• **Task**:
Search the material below for "Bercy" and copy every line where it occurs.

Content starts

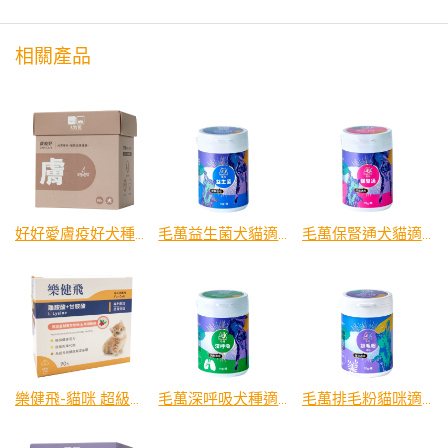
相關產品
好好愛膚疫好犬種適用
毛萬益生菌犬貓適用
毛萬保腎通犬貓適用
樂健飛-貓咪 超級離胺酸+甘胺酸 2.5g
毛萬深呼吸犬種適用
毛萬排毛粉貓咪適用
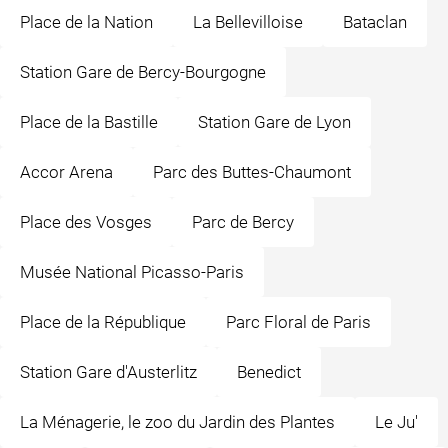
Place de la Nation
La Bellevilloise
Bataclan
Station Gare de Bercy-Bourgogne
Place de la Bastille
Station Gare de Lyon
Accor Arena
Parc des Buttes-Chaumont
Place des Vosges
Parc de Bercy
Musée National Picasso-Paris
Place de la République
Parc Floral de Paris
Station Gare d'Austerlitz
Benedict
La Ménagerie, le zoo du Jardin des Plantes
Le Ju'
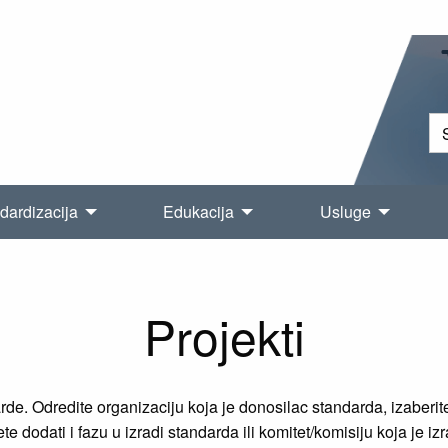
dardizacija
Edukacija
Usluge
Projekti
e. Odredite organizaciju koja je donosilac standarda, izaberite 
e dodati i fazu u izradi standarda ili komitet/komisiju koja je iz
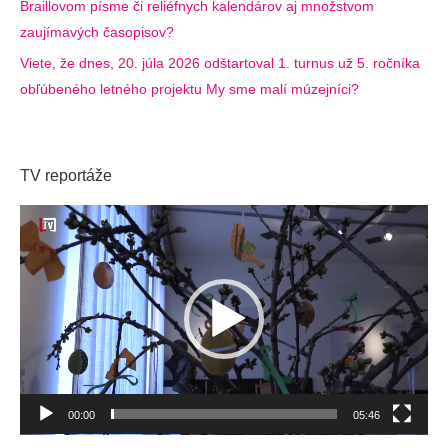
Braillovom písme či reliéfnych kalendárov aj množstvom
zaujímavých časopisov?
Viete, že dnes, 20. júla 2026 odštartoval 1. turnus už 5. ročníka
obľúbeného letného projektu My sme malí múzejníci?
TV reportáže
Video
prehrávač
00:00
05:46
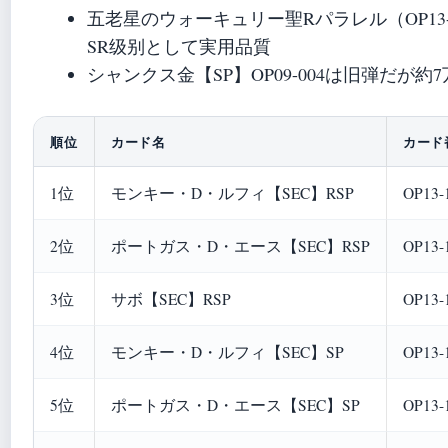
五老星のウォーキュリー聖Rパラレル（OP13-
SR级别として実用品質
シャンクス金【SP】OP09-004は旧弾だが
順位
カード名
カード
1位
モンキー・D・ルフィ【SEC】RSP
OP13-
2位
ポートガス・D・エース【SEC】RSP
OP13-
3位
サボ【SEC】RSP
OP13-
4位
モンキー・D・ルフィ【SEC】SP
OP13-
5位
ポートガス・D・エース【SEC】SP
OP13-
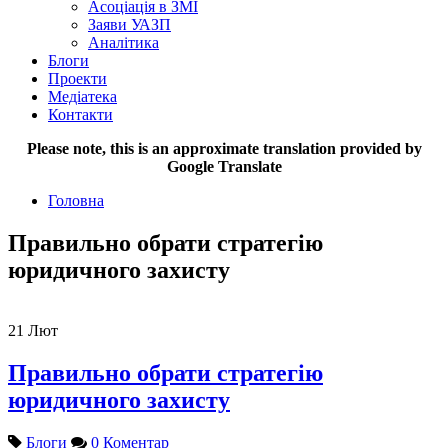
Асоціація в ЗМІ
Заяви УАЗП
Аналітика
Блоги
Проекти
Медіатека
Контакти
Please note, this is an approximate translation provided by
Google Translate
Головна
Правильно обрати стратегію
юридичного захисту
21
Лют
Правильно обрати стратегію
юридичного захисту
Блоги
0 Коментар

Content ends
Content starts

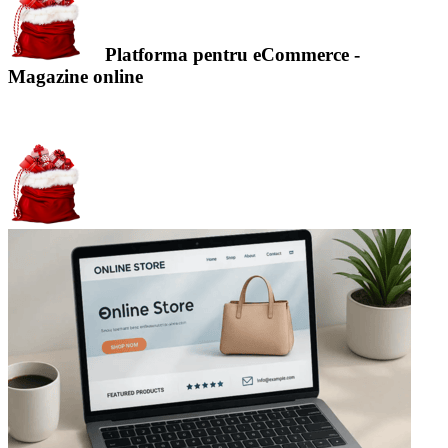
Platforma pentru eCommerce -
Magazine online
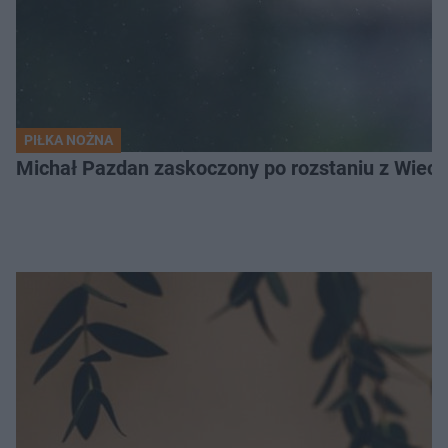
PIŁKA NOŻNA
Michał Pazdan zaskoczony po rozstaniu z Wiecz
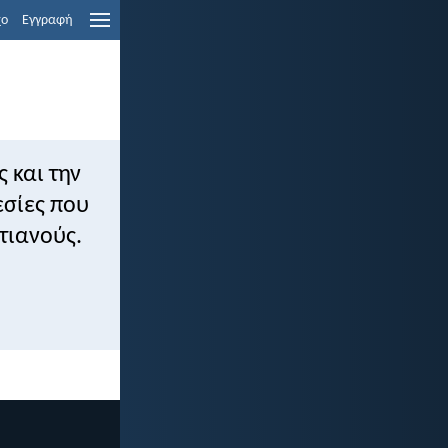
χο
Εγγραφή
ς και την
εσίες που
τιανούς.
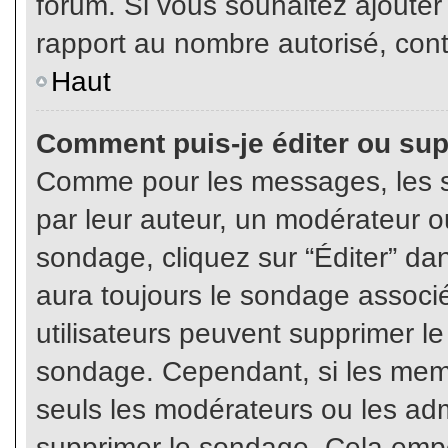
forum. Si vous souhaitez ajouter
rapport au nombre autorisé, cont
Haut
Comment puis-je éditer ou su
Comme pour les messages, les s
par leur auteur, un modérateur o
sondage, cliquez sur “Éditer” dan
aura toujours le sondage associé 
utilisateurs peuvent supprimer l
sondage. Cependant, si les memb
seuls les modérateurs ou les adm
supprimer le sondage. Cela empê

Content ends
Content starts

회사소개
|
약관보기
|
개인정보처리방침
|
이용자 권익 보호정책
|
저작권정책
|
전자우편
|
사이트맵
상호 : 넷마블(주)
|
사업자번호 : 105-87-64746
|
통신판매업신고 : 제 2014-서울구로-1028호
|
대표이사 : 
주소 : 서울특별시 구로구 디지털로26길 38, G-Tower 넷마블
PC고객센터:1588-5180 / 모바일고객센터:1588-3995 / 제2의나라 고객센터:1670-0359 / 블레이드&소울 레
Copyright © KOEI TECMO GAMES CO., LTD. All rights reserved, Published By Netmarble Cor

Content ends

• **Completed exercise**:
Station Gare de Bercy-Bourgogne
Parc de Bercy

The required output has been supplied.